Stored data entries:

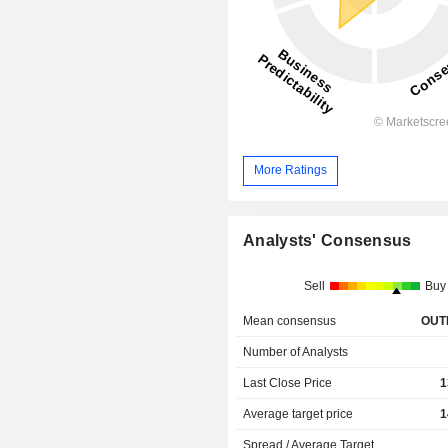
More Ratings
Analysts' Consensus
Sell
Buy
Mean consensus
OUT
Number of Analysts
Last Close Price
1
Average target price
1
Spread / Average Target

• [YOUR ASSIGNMENT]
Your copy should match the records above exactly, except that it contains no pictures.

• [RESULT]
More Ratings
Analysts' Consensus
Sell
Buy
Mean consensus
OUT
Number of Analysts
Last Close Price
1
Average target price
1
Spread / Average Target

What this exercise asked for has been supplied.